Все говорило в пользу того, что я сейчас выслушивал из его уст мнение Геринга, донесенное до Шахта за обедом его соседом по столу Редером. Бешенство Шахта свидетельствовало о его затаенной злобе, до поры до времени умело скрываемой за маской попранной невинности.
— Уверяю вас, у меня нет ни малейшего желания общаться с большинством из этих людей! Но среди них все же отыщется несколько порядочных, с которыми я готов беседовать: это такие вполне достойные люди, как Папен и Нейрат. Но как можно позволить себе высокомерно решать за нас, кому с кем общаться! Прошу вас не забывать, что у нас за плечами солидные культурные традиции. И то, что совершил Гитлер — преступление против нашейкультуры! Но не следует забывать и о том, в каком отчаянном положении мы оказались по милости союзных держав. Они обложили нас со всех сторон — они же буквально удушили нас!
— А разве французы внесли меньший вклад в культуру? — вставил я.
— Ах, французы, французы! — презрительно воскликнул Шахт. — На уровне крохотного королевского двора — вероятно! Но и здесь чувствуется влияние Германии! Вы только задумайтесь, что должно было выпасть на долю такого культурного народа, как наш, чтобы он погрузился в такое беспросветное отчаяние.
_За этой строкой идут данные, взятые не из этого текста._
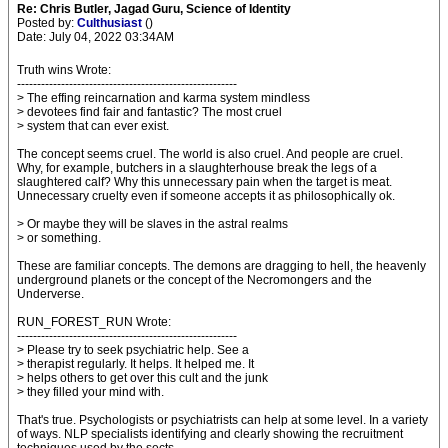
Re: Chris Butler, Jagad Guru, Science of Identity
Posted by:
Culthusiast
()
Date: July 04, 2022 03:34AM
Truth wins Wrote:
-------------------------------------------------------
> The effing reincarnation and karma system mindless
> devotees find fair and fantastic? The most cruel
> system that can ever exist.
The concept seems cruel. The world is also cruel. And people are cruel.
Why, for example, butchers in a slaughterhouse break the legs of a
slaughtered calf? Why this unnecessary pain when the target is meat.
Unnecessary cruelty even if someone accepts it as philosophically ok.
> Or maybe they will be slaves in the astral realms
> or something.
These are familiar concepts. The demons are dragging to hell, the heavenly
underground planets or the concept of the Necromongers and the
Underverse.
RUN_FOREST_RUN Wrote:
-------------------------------------------------------
> Please try to seek psychiatric help. See a
> therapist regularly. It helps. It helped me. It
> helps others to get over this cult and the junk
> they filled your mind with.
That's true. Psychologists or psychiatrists can help at some level. In a variety
of ways. NLP specialists identifying and clearly showing the recruitment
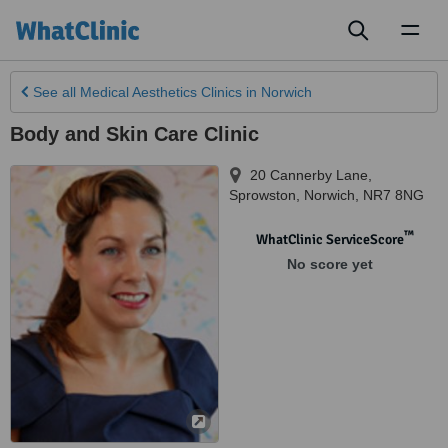
Toggl
naviga
See all
Medical Aesthetics Clinics
in Norwich
Body and Skin Care Clinic
20 Cannerby Lane,
Sprowston
,
Norwich
,
NR7 8NG
™
WhatClinic ServiceScore
No score yet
Подумайте и о том, каким дьяволом должен быть этот человек, чтобы, воспользовавшись этим беспросветным отчаянием, втереться этому народу в доверие и так преступно этим доверием злоупотребить.
Не беспокойтесь, у меня есть что сказать по этому поводу. А ведь немецкий народ был готов на все ради мира! И нужно было нам не так уж и много. Единственное, что нам было нужно, так это возможность вывозить свои товары, торговать, чтобы хоть как-то свести концы с концами…
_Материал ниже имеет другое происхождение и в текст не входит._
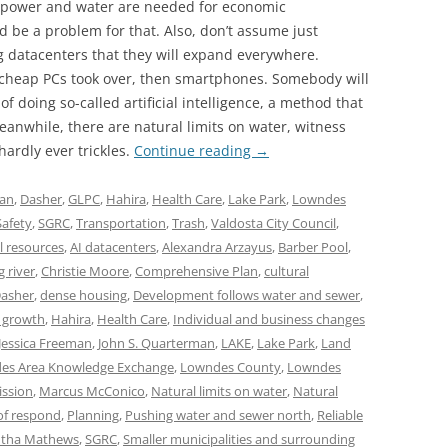
 power and water are needed for economic
 be a problem for that. Also, don’t assume just
g datacenters that they will expand everywhere.
heap PCs took over, then smartphones. Somebody will
 doing so-called artificial intelligence, a method that
anwhile, there are natural limits on water, witness
hardly ever trickles.
Continue reading
→
lan
,
Dasher
,
GLPC
,
Hahira
,
Health Care
,
Lake Park
,
Lowndes
Safety
,
SGRC
,
Transportation
,
Trash
,
Valdosta City Council
,
l resources
,
AI datacenters
,
Alexandra Arzayus
,
Barber Pool
,
g river
,
Christie Moore
,
Comprehensive Plan
,
cultural
asher
,
dense housing
,
Development follows water and sewer
,
 growth
,
Hahira
,
Health Care
,
Individual and business changes
Jessica Freeman
,
John S. Quarterman
,
LAKE
,
Lake Park
,
Land
es Area Knowledge Exchange
,
Lowndes County
,
Lowndes
ssion
,
Marcus McConico
,
Natural limits on water
,
Natural
of respond
,
Planning
,
Pushing water and sewer north
,
Reliable
tha Mathews
,
SGRC
,
Smaller municipalities and surrounding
— Вы имеете в виду Веймарскую республику?
— Да, разумеется. И на любые наши просьбы, даже на самые, казалось бы, невинные, союзники отвечали своим непреклонным «нет»! Мы требовали одну-две колонии, хоть что-то, что позволило бы вести торговлю, — исключено! Мы требовали создания торговой организации, союза с Австрией и Чехословакией — нет! Мы апеллировали к тому, что подавляющее большинство населения Австрии за союз с Германией. Они сказали — нет, исключено!
А когда у власти оказывается такой бандит, как Гитлер, — вот тогда да! Можно! Тогда — милости просим! Хочешь Австрию? Да забирай ее всю! Хочешь ремилитаризации Рейнской области — ради Бога! Бери себе и Судеты! И всю Чехословакию в придачу! Бери все, что пожелаешь, — мы и слова не скажем.
До Мюнхенского соглашения Гитлер и мечтать не мог о том, чтобы взять да присовокупить Судеты к Рейху. Все, на что он мог рассчитывать, это, может быть, на чуточку автономии для Судетской области. А потом эти два дурака Даладье с Чемберленом сунули ему в лапы все без остатка. Почему же они в таком случае не продемонстрировали и десятой доли подобной щедрости по отношению к Веймарской республике? Почему пожалели для нее каких-то жалких крох? А за то, что я во избежание катастрофы, презрев рамки Версальского договора, попытался обеспечить Германии определенную экономическую стабильность, за то, что саботировал ее милитаризацию, и за то, что я, в конце концов, попытался убрать этого недоумка — за это союзнички меня упрятали в эту тюрьму как преступника!
Шахт уже вопил на все здание.
— И здесь мне приходится мириться с таким бесчестным, недостойным человека, бесстыжимобращением!!! Даже в концлагере меня не заставляли делать уборку в своей камере и поворачиваться то на правый, то на левый бок, чтобы не мог уснуть!
Шахт сидел передо мной с покрасневшим лицом, кусая губы и трясясь от возбуждения. Некоторое время спустя он примирительно произнес:
— Мне жаль, что вот так пришлось все излагать, но это моя точка зрения, и я ее не изменю. Я не желаю иметь ничего общего со всеми этими американскими причудами. Даже на церковную службу больше не пойду.